Ford forced to close factory in Europe? image

Ford Motor Co. said that conditions in Europe had “deteriorated significantly” and that it expected to lose $500 million to $600 million outside North America in the second quarter.

The U.S. giant, which is scheduled to report July 25 said that the company couldn’t rule out closing one of its five European plants.

Unlike GM, which has lost money year after year – more than $16 billion since 1999 — and has gone all-in on a high-stakes restructuring, Ford’s issues have seemed like less of a big deal.

Ford was actually making money in Europe, almost $2 billion since 2007, until the latest economic downturn in the region.

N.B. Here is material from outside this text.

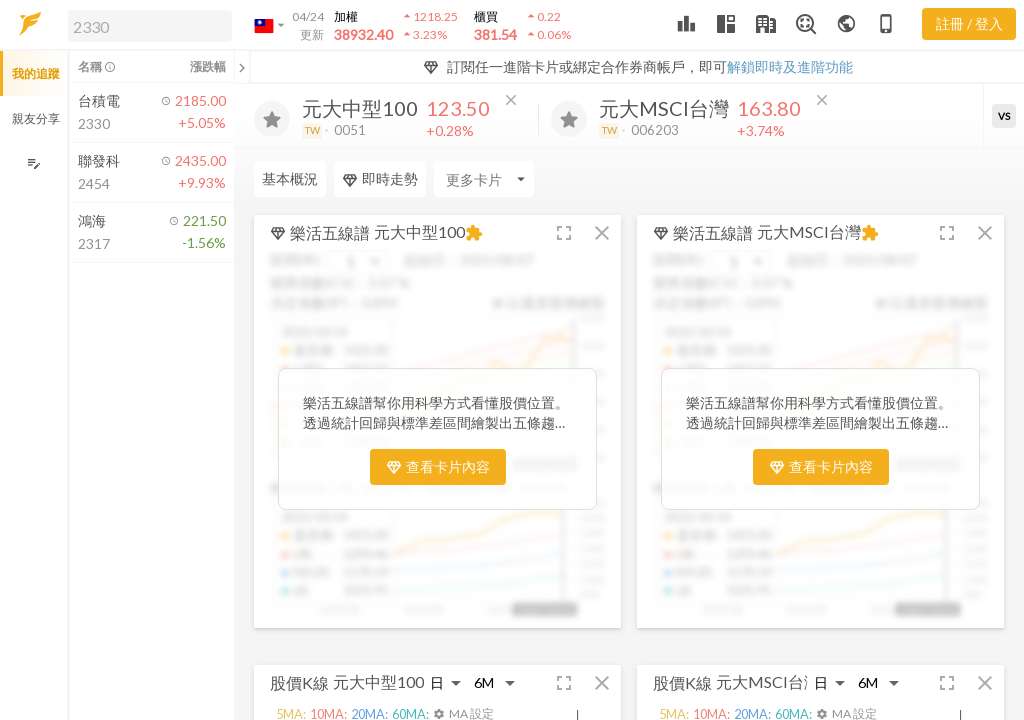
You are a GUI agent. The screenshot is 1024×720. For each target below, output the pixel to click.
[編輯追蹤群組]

So where is the problem? The main problem ( not just for Ford in Europe ) is that the automaker is using just 63 percent of its factory capacity in Europe, where pretax losses this year may exceed $1.1 billion, double what the automaker previously said.

“By our calculations, Ford’s capacity utilization in Europe is even lower than GM’s, making it lower than any automaker besides Fiat SpA” , Adam Jonas, an analyst at Morgan Stanley said.

Auto Sales in Europe
Ford’s sales in Europe were down a whopping 10% in the first half of 2012. Believe it or not, that’s about in line with the overall market, which has been clobbered by tough economic conditions throughout the region.

The month-on-month decline added to a sharp 6.8 percent fall in European car sales in the first six months of 2012, resulting in 6.64 million fewer new cars being registered compared with the same half-year period in 2011.